All actions can be used independently in your workflows:

# Recommended: Use pinned refs for supply-chain security
- uses: ivuorinen/actions/action-name@vYYYY-MM-DD # Date-based tag (example)
  with:
    # action-specific inputs

# Alternative: Use commit SHA for immutability
- uses: ivuorinen/actions/action-name@abc123def456 # Full commit SHA
  with:
    # action-specific inputs

Security Note: Always pin to specific tags or commit SHAs instead of @main to ensure reproducible workflows and supply-chain integrity.

Usage

Using Actions Externally

All actions in this repository can be used in your workflows like any other GitHub Action.

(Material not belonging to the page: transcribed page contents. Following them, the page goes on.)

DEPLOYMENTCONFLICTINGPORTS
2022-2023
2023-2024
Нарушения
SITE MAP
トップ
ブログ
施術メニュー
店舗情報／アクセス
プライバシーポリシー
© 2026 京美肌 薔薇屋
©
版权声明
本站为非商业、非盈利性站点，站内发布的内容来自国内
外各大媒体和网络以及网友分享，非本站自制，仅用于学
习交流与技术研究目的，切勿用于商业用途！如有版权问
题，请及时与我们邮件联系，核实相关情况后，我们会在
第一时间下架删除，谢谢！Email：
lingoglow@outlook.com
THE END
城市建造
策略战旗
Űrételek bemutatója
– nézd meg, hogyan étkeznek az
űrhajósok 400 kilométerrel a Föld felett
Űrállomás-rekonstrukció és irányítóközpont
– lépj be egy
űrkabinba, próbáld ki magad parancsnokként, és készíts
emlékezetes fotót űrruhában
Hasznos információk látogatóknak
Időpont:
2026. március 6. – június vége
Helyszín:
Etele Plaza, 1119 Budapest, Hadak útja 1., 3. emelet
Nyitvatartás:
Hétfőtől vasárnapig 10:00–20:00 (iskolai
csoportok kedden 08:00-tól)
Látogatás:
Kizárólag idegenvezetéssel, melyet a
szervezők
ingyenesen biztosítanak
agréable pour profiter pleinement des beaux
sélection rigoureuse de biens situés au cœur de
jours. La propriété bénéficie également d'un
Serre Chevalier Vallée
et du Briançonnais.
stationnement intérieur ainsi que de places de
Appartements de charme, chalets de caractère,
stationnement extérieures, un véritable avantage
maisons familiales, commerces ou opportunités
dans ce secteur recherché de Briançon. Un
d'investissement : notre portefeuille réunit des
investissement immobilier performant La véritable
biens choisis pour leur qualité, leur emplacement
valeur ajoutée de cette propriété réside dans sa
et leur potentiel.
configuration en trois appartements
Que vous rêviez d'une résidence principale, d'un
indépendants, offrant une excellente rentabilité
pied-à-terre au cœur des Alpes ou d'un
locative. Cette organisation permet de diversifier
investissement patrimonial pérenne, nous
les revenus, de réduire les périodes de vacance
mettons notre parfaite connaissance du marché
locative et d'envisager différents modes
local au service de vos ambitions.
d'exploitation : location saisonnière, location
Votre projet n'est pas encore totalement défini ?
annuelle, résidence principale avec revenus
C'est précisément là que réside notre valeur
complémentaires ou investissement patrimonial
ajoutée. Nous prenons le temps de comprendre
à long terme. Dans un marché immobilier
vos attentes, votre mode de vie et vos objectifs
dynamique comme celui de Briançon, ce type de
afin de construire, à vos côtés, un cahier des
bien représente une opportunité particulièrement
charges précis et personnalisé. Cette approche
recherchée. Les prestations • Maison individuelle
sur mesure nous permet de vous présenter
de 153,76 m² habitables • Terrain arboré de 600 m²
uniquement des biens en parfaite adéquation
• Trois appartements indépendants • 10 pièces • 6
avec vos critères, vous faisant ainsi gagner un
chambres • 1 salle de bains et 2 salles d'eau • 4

⚠️ Security Best Practice: Always pin actions to specific tags or commit SHAs instead of @main to ensure:

  • Reproducibility: Workflows behave consistently over time
  • Supply-chain integrity: Protection against unexpected changes or compromises
  • Immutability: Reference exact versions that cannot be modified
steps:
  - name: Setup Node.js with Auto-Detection
    uses: ivuorinen/actions/node-setup@2025-01-15 # Date-based tag
    with:
      default-version: '20'

  - name: Detect PHP Version
    uses: ivuorinen/actions/php-version-detect@abc123def456 # Commit SHA
    with:
      default-version: '8.2'

  - name: Universal Version Parser
    uses: ivuorinen/actions/version-file-parser@2025-01-15
    with:
      language: 'python'
      tool-versions-key: 'python'
      dockerfile-image: 'python'
      version-file: '.python-version'
      default-version: '3.12'

Actions achieve modularity through composition:

steps:
  - name: Parse Version
    id: parse-version
    uses: ivuorinen/actions/version-file-parser@2025-01-15
    with:
      language: 'node'
      tool-versions-key: 'nodejs'
      dockerfile-image: 'node'
      version-file: '.nvmrc'
      default-version: '20'

  - name: Setup Node.js
    uses: actions/setup-node@sha
    with:
      node-version: ${{ steps.parse-version.outputs.detected-version }}

Development

This repository uses a Makefile-based build system for development tasks:

# Full workflow - docs, format, and lint
make all

# Individual operations
make docs          # Generate documentation for all actions
make format        # Format all files (markdown, YAML, JSON)
make lint          # Run all linters
make check         # Quick syntax and tool checks

# Development workflow
make dev           # Format then lint (good for development)
make ci            # CI workflow - check, docs, lint

Python Development

For Python development (validation system), use these specialized commands:

# Python development workflow
make dev-python         # Format, lint, and test Python code
make test-python        # Run Python unit tests
make test-python-coverage  # Run tests with coverage reporting

# Individual Python operations
make format-python      # Format Python files with ruff
make lint-python        # Lint Python files with ruff

The Python validation system (validate-inputs/) includes:

  • CalVer and SemVer Support: Flexible version validation for different schemes
  • Comprehensive Test Suite: Extensive test cases covering all validation types
  • Security Features: Command injection and path traversal protection
  • Performance: Efficient Python regex engine vs multiple bash processes

Testing

# Run all tests (Python + GitHub Actions)
make test

# Run specific test types
make test-python           # Python validation tests only
make test-actions          # GitHub Actions tests only
make test-action ACTION=node-setup  # Test specific action

# Coverage reporting
make test-coverage         # All tests with coverage
make test-python-coverage  # Python tests with coverage

For detailed development guidelines, see CLAUDE.md.

License

This project is licensed under the MIT License. See the LICENSE file for details.